■ Requirement: Look for the word "Thank" in the data below, and copy every line that holds it.

(Collected data)
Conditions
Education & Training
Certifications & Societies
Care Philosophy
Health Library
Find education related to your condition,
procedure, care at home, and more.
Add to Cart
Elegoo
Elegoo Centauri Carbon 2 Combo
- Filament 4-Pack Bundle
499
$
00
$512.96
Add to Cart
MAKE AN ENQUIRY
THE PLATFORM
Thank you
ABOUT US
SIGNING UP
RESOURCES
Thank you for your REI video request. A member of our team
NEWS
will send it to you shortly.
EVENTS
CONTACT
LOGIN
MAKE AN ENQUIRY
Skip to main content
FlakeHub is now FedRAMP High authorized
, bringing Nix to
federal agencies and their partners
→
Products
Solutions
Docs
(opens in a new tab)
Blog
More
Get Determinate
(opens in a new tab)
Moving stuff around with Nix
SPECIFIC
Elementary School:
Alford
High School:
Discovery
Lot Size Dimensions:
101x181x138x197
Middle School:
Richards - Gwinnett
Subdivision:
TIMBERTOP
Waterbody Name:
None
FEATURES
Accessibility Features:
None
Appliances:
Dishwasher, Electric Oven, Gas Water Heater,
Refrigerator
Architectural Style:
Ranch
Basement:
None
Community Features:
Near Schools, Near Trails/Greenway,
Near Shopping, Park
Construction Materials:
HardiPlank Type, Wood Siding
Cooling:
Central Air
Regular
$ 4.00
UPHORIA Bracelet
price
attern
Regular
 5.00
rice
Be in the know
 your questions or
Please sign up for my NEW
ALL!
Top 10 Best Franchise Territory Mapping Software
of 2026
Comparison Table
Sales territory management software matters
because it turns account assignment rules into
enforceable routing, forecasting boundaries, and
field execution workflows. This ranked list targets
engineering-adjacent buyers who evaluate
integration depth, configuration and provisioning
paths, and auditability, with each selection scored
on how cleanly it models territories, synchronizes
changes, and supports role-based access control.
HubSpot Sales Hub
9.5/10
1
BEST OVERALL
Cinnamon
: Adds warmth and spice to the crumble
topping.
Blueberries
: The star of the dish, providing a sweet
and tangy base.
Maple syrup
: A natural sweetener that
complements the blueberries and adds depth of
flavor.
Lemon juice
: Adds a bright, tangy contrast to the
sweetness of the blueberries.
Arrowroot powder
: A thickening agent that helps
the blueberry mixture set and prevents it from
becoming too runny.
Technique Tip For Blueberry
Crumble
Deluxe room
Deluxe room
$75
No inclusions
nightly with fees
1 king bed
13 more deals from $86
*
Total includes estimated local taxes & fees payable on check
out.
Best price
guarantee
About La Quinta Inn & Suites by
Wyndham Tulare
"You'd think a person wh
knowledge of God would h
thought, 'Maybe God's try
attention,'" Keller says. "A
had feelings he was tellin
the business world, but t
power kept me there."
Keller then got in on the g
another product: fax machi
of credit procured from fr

■ Solution for this problem:
Thank you
Thank you for your REI video request. A member of our team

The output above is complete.